Costas Karamanlis, the Greek prime minister, is this week set to approve the €2.5bn ($3.9bn, £2bn) sale of a strategic stake in OTE, the public telecoms operator, to Deutsche Telekom, which would also take over management.

The deal, which comes as the Greek economy shows signs of slowing after a decade of strong growth, would be the country’s most important privatisation to date.

It is seen as a test of the right-of-centre government’s commitment to attracting foreign direct investment and to modernising a corrupt and inefficient public sector.

Former senior OTE executives are due to appear before an Athens prosecutor this week in a probe linked to the billion-euro bribery scandal at Siemens, the German engineering group, one of the Greek operator’s leading equipment suppliers.
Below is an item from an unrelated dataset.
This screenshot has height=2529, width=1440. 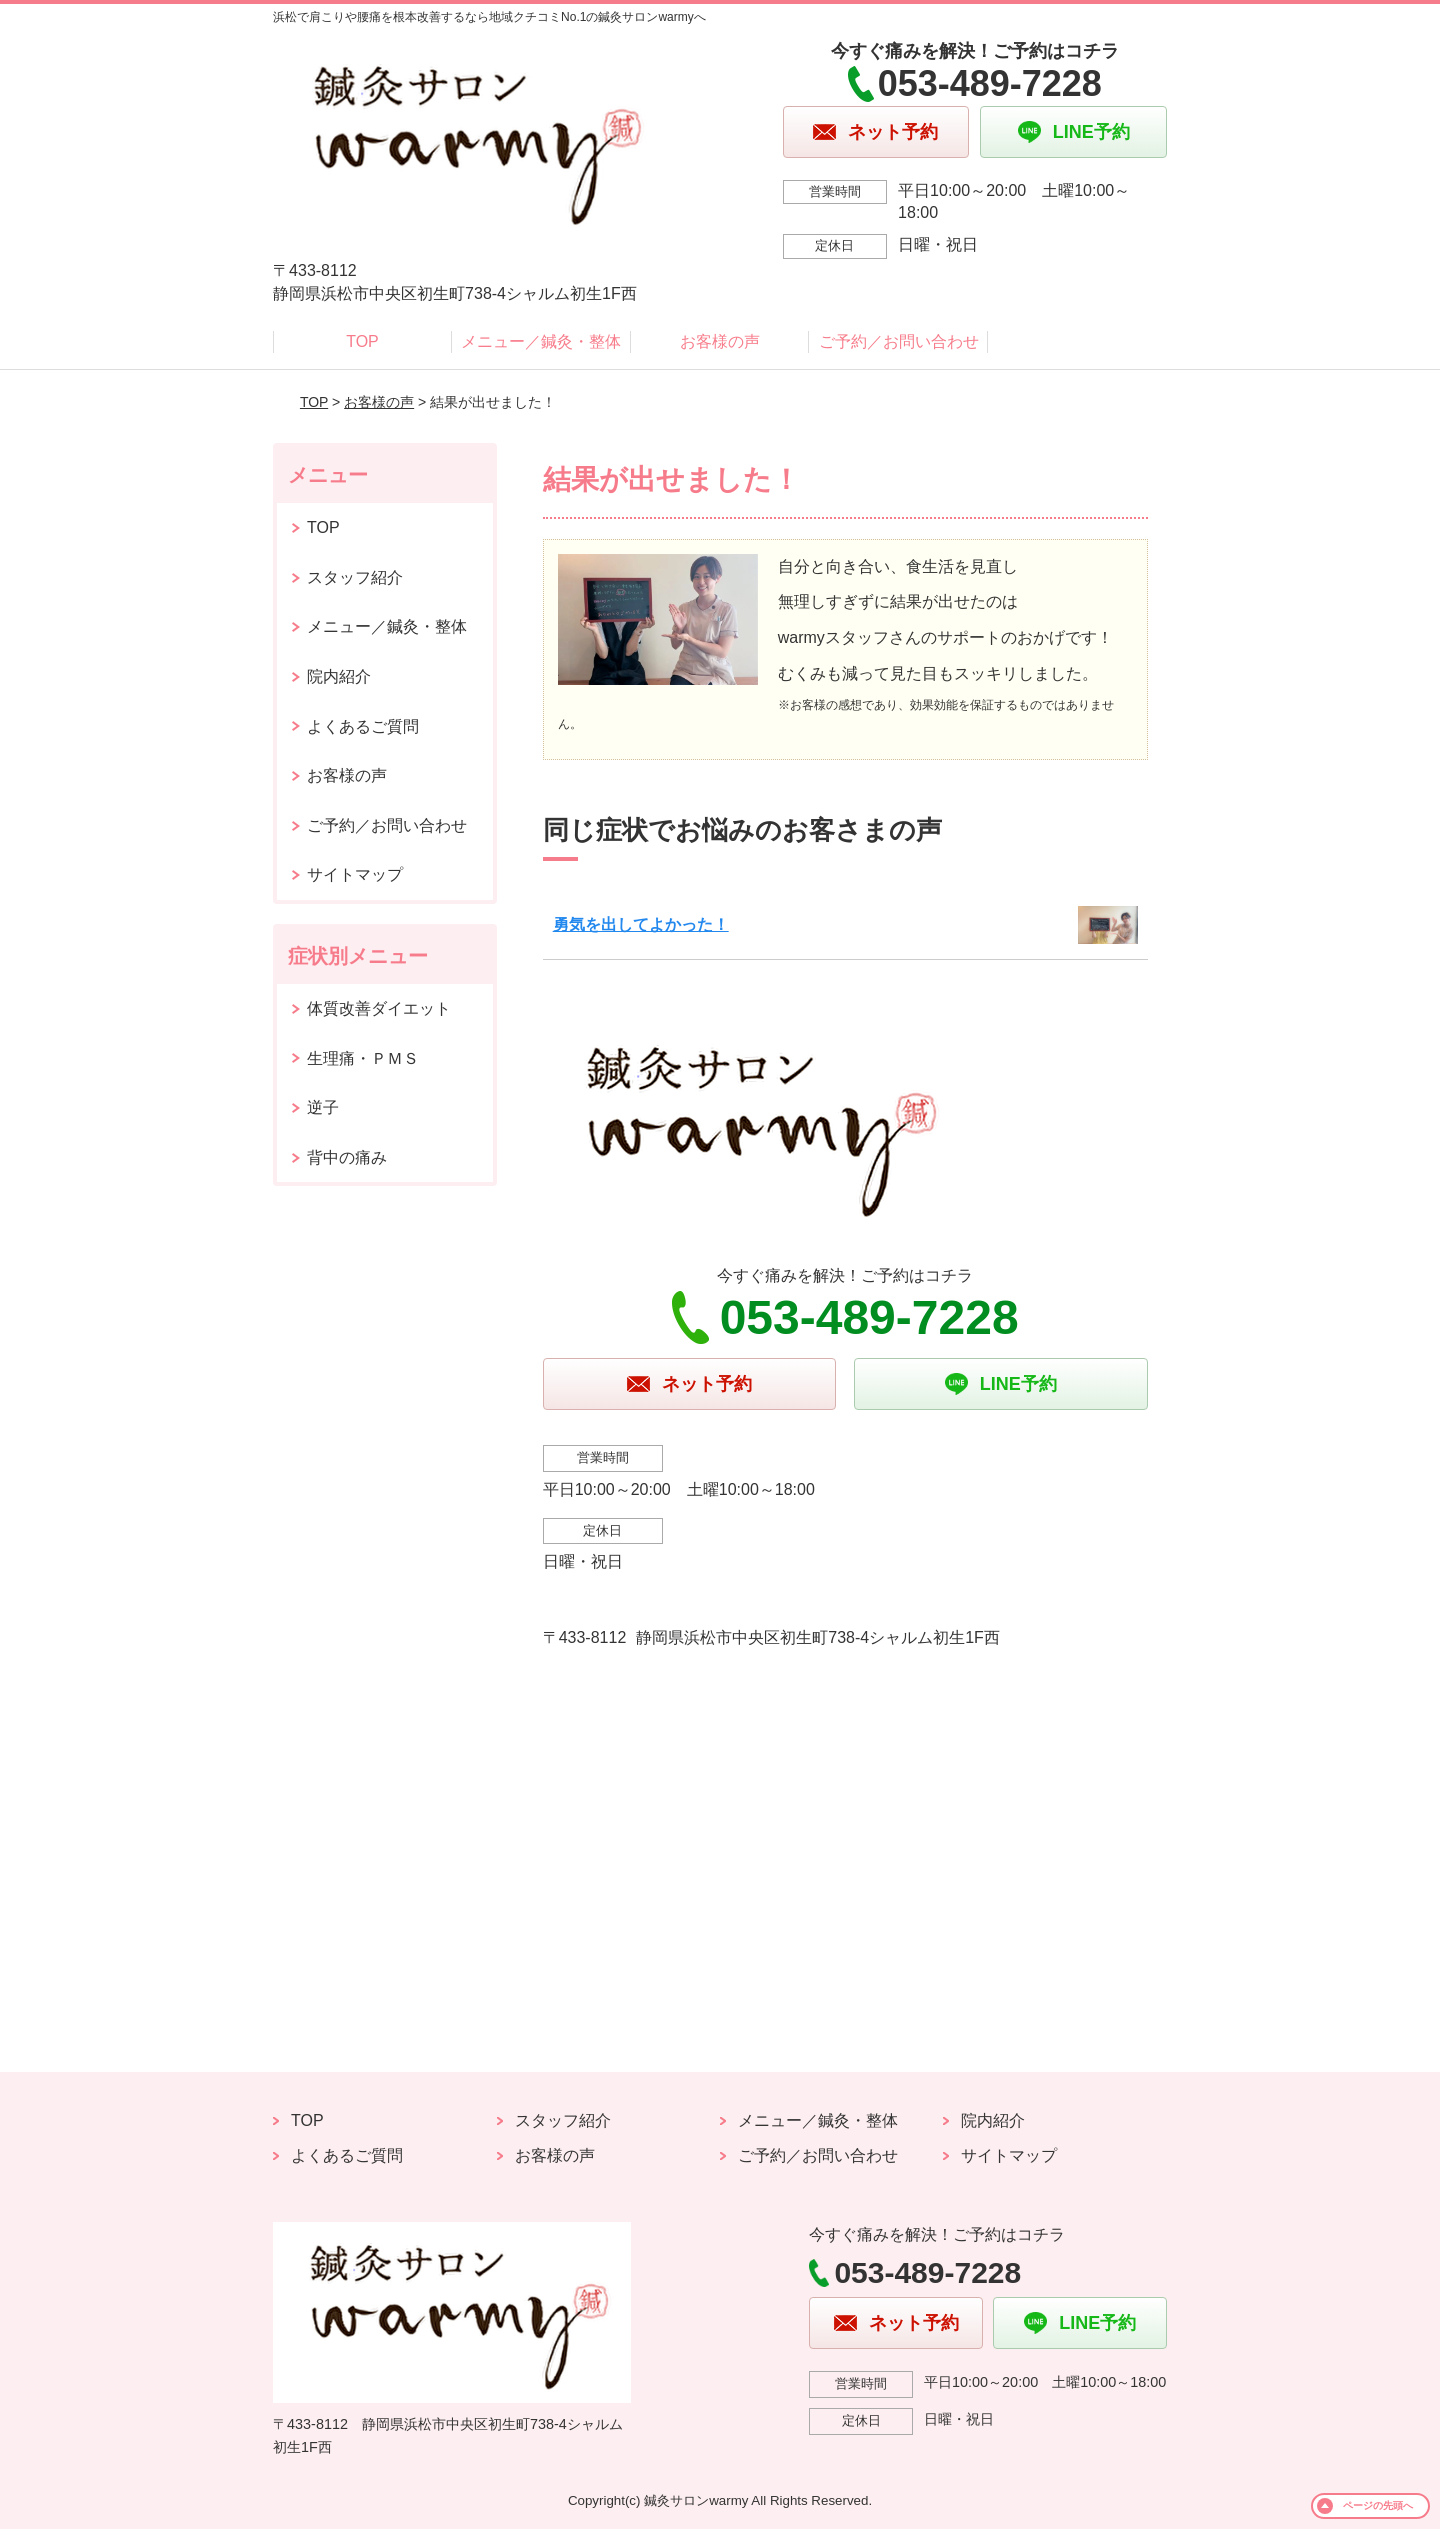 I want to click on 生理痛・ＰＭＳ, so click(x=363, y=1058).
The prosecutor is investigating allegations that OTE managers took bribes from Siemens’ Greek subsidiary, based on documents provided by German prosecutors and details of foreign bank accounts, court officials said.

Mr Karamanlis has still to win over OTE’s militant unions – they have denounced the deal as “a sell-out by national traitors” – as well as several backbenchers in his New Democracy party.

A deal would have to be ratified by parliament. With a majority of just two seats, ND is vulnerable to defections by dissident deputies.

OTE shares, listed on the Athens stock exchange, have made gains during a four-year restructuring effort.

Although domestic fixed-line operations have lost ground to private competitors, the group is considered a flag-bearer for Greece in the Balkans.

It has invested more than €3bn in fixed-line and mobile operations in the fast-growing markets of Albania, Bulgaria, Macedonia, Serbia and Romania – which fit neatly with the German group’s investments in Croatia, Macedonia and Montenegro.

DT would acquire a 19.9 per cent stake in OTE held by Marfin Investment Group, a Greek private equity company, and 3 per cent from the Greek state.

It aims to increase its stake to 30 per cent to become the biggest shareholder and control management. The state would retain a 25 per cent share and have a presence on the board.

Discussions last week focused on the size of the premium the German group would pay for the additional 3 per cent stake and the extent of its control over management, people close to the negotiations said.

“We’re optimistic the deal will get done, but the devil is in the details,” said one person close to the talks.

Panagis Vourloumis, OTE chairman, who has led the restructuring effort, would stay on to oversee a management transfer. DT would appoint a chief executive.

“Given the volatile political climate, the chairman’s continued presence provides comfort for the new investor,” said an Athens-based analyst.

Institutional shareholders would welcome the entry of “a strong European investor” able to accelerate the roll-out of new technologies and raise corporate governance to international standards, the analyst said.

The bribery probe has also highlighted longstanding weaknesses in OTE’s management. The group is deeply politicised, with senior appointments made by the governing party.

OTE’s Balkan acquisitions, made in the 1990s, were criticised for a lack of transparency, while subsidiaries’ procurement contracts were awarded without close scrutiny by Athens.

For Mr Karamanlis, pulling off a deal with DT would also mark a symbolic break with the past. As a young backbencher in 1993, he watched the previous ND government collapse over the proposed sale to France Telecom of a strategic stake in OTE, following the defections of a group of nationalist backbenchers.